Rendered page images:
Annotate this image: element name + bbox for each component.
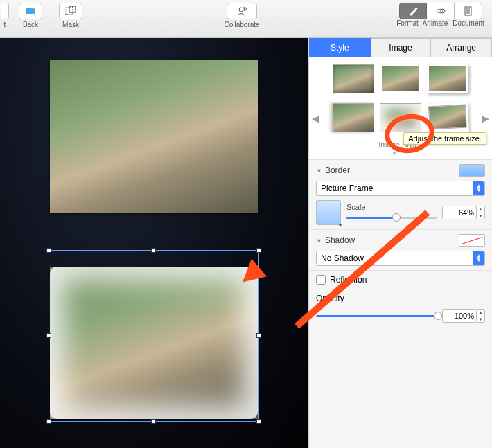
animate-tab[interactable] — [427, 3, 455, 19]
back-label: Back — [23, 21, 38, 28]
shadow-section: ▼Shadow No Shadow ▲▼ — [309, 230, 492, 271]
reflection-checkbox[interactable] — [316, 275, 326, 285]
border-color-swatch[interactable] — [459, 164, 485, 177]
scale-slider[interactable] — [346, 213, 437, 222]
svg-point-4 — [239, 8, 243, 12]
mask-button[interactable]: Mask — [51, 3, 90, 29]
styles-prev[interactable]: ◀ — [312, 113, 319, 124]
opacity-label: Opacity — [316, 294, 485, 303]
scale-label: Scale — [346, 203, 437, 211]
animate-icon — [435, 6, 446, 17]
opacity-value-input[interactable]: 100% — [442, 309, 477, 323]
format-tab-label: Format — [394, 19, 421, 27]
toolbar: t Back Mask Collaborate — [0, 0, 492, 38]
shadow-type-select[interactable]: No Shadow ▲▼ — [316, 251, 485, 266]
document-tab[interactable] — [455, 3, 482, 19]
back-icon — [25, 6, 36, 17]
resize-handle-s[interactable] — [151, 419, 156, 424]
opacity-section: Opacity 100% ▲▼ — [309, 289, 492, 327]
resize-handle-se[interactable] — [256, 419, 261, 424]
scale-value-input[interactable]: 64% — [442, 206, 477, 219]
styles-next[interactable]: ▶ — [482, 113, 489, 124]
resize-handle-ne[interactable] — [256, 248, 261, 253]
reflection-label: Reflection — [330, 275, 367, 285]
document-tab-label: Document — [449, 19, 488, 27]
stepper-up-icon: ▲ — [477, 310, 484, 316]
border-type-value: Picture Frame — [321, 183, 373, 193]
style-thumb-3[interactable] — [427, 64, 468, 93]
stepper-down-icon: ▼ — [477, 213, 484, 219]
back-button[interactable]: Back — [11, 3, 50, 29]
select-caret-icon: ▲▼ — [473, 251, 484, 265]
resize-handle-e[interactable] — [256, 333, 261, 338]
resize-handle-n[interactable] — [151, 248, 156, 253]
mask-icon — [65, 6, 76, 17]
style-thumb-2[interactable] — [380, 64, 421, 93]
format-tab[interactable] — [399, 3, 427, 19]
scale-stepper[interactable]: ▲▼ — [477, 206, 485, 219]
stepper-up-icon: ▲ — [477, 206, 484, 213]
mask-label: Mask — [62, 21, 79, 28]
inspector-panel: Style Image Arrange ◀ ▶ Image Styles ● ○… — [308, 38, 492, 448]
resize-handle-nw[interactable] — [46, 248, 51, 253]
border-section: ▼Border Picture Frame ▲▼ ▾ Scale 64% — [309, 160, 492, 230]
canvas[interactable] — [0, 38, 308, 448]
style-thumb-4[interactable] — [333, 103, 374, 132]
style-thumb-1[interactable] — [333, 64, 374, 93]
shadow-title: Shadow — [325, 235, 355, 245]
panel-tab-image[interactable]: Image — [371, 38, 432, 57]
panel-tab-arrange[interactable]: Arrange — [431, 38, 492, 57]
select-caret-icon: ▲▼ — [473, 181, 484, 195]
resize-handle-w[interactable] — [46, 333, 51, 338]
shadow-type-value: No Shadow — [321, 253, 364, 263]
resize-handle-sw[interactable] — [46, 419, 51, 424]
toolbar-truncated-button[interactable]: t — [0, 3, 10, 29]
selection-box[interactable] — [49, 250, 259, 422]
opacity-slider[interactable] — [316, 311, 438, 321]
document-icon — [463, 6, 474, 17]
border-disclosure[interactable]: ▼ — [316, 168, 322, 174]
collaborate-icon — [236, 6, 247, 17]
chevron-down-icon: ▾ — [339, 222, 342, 229]
scale-tooltip: Adjust the frame size. — [403, 132, 486, 145]
styles-page-dots[interactable]: ● ○ — [315, 149, 486, 156]
border-type-select[interactable]: Picture Frame ▲▼ — [316, 181, 485, 196]
border-title: Border — [325, 165, 350, 175]
panel-tab-style[interactable]: Style — [309, 38, 371, 57]
animate-tab-label: Animate — [421, 19, 449, 27]
svg-rect-0 — [26, 8, 33, 14]
shadow-color-swatch[interactable] — [459, 234, 485, 247]
reflection-section: Reflection — [309, 271, 492, 289]
canvas-image-1[interactable] — [50, 60, 258, 213]
shadow-disclosure[interactable]: ▼ — [316, 238, 322, 244]
collaborate-button[interactable]: Collaborate — [218, 3, 266, 28]
stepper-down-icon: ▼ — [477, 316, 484, 323]
frame-preview-swatch[interactable]: ▾ — [316, 200, 341, 225]
collaborate-label: Collaborate — [224, 21, 259, 28]
format-icon — [407, 6, 419, 17]
opacity-stepper[interactable]: ▲▼ — [477, 309, 485, 323]
style-thumb-5[interactable] — [380, 103, 421, 132]
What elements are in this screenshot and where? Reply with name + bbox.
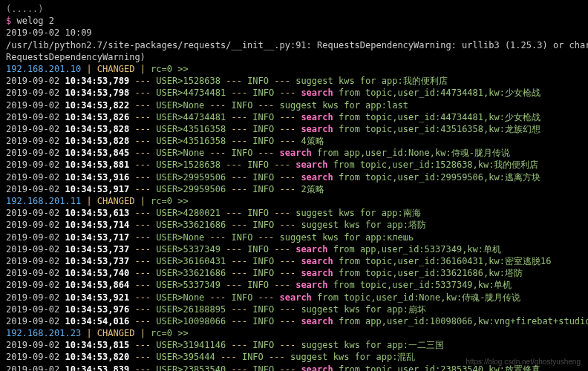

_About this exercise_.
Establish how many lines of the data above contain "color". State that number and no more.

_Result_.
2